Automated Summary
Key Facts
On 22 August 2022, the applicants (Fefeletu Enterprise (Pty) Ltd and its directors) entered into a property purchase agreement with sellers, paying a deposit of R1.5 million into a trust account held by the respondents (Gunter Attorneys Inc. and Max Gunter) in terms of Section 86(4) of the Legal Practice Act. The property transfer was cancelled when one seller died and the other was sequestrated. The respondents made various payments from the trust account to third parties at the behest of one seller without the applicants' consent. A new agreement was eventually signed and the property was registered in the applicants' names on 17 April 2024. The applicants claim the balance of R1,105,684.57 not repaid. The court found a fiduciary relationship existed between the applicants and respondents under the instruction to invest trust monies, and held that the respondents breached their fiduciary duties by making payments without proper consent. The court ordered the respondents to pay the balance plus interest.
Transaction Type
Property purchase agreement with R1.5 million deposit held in trust account
Issues
- The court examined whether payments made by the Second Respondent from the trust account to third parties were lawful. The key issue involved interpreting the handwritten clause 'access to deposit per mutual consent' in clause 20 of the agreement. The court rejected the Respondents' interpretation that this meant mutual consent for inserting the clause, and held instead that it meant access to funds requires consent from the Applicants after disclosure of purpose and amounts. This constituted a breach of fiduciary duty.
- The court needed to determine whether the Applicants properly disclosed a cause of action in their Founding Affidavit. The Applicants claimed a fiduciary relationship existed between themselves and the Respondents based on the instruction to invest trust monies under Section 86(4) of the Legal Practice Act, which created a fiduciary duty. The court held that the pleadings, properly construed, embodied a claim based on breach of fiduciary relationship, and no specific label was demanded of the pleader.
- The court determined whether the Applicants' claim constituted restitution or damages, and whether damages were properly quantified.
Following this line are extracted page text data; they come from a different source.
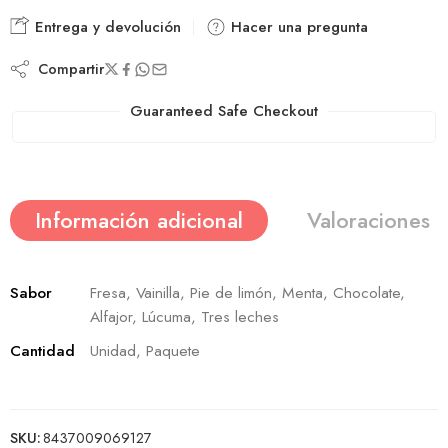
Entrega y devolución
Hacer una pregunta
Compartir
Guaranteed Safe Checkout
Información adicional
Valoraciones (
Sabor
Fresa, Vainilla, Pie de limón, Menta, Chocolate,
Alfajor, Lúcuma, Tres leches
Cantidad
Unidad, Paquete
SKU:
8437009069127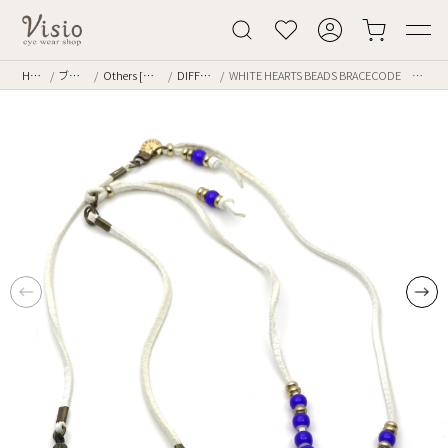
Home
ブランド
Others [その他]
DIFFUSER
WHITE HEARTS BEADS BRACECODE color.White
The court held that the claim is sui generis, not based on contract or delict, but on breach of fiduciary duty. Once breach is established, the trustee must return whatever was received in that capacity. The Applicants were entitled to judgment for the balance of the deposit paid into trust less amounts already repaid.
Holdings
The court held that a fiduciary relationship was established between the Applicants and Respondents based on the instruction to invest trust monies under Section 86(4) of the Legal Practice Act. The court interpreted the clause 'access to deposit per mutual consent' to require Respondents to obtain consent from Applicants for each transaction involving funds from the trust account. The breach of fiduciary duty was found unlawful and the Applicants' claim for repayment of the deposit balance was upheld, with an order for R1 105 684.57 plus interest.
Remedies
- The court ordered the First and Second Respondents to jointly and severally pay the Applicants R1 105 684.57 (One Million One Hundred and Five Thousand Six Hundred and Eighty Four Rand and Fifty Seven Cents) together with mora-tore interest from the date of this order to the date of payment.
- The court ordered the First and Second Respondents to pay the costs of the application jointly and severally on the scale as between attorney and client taxed on Scale B, excluding any wasted costs from Monday 19 January 2026.
- The Applicants' legal representatives are not entitled to charge any fees in relation to their appearance on Monday 19 January 2026.
Contract Value
7350000.00
Monetary Damages
1105684.57
Legal Principles
- The court awarded costs on an attorney and client scale (Scale B) as a punitive measure due to the Second Respondent's gross dereliction of fiduciary duties by paying approximately 80% of trust monies to third parties without consulting the Applicants. The court disallowed fees for the wasted court day on 19 January 2026, attributing those costs to the Applicants' legal representatives' failure to comply with the Consolidated Practice Directive 1 of 2024.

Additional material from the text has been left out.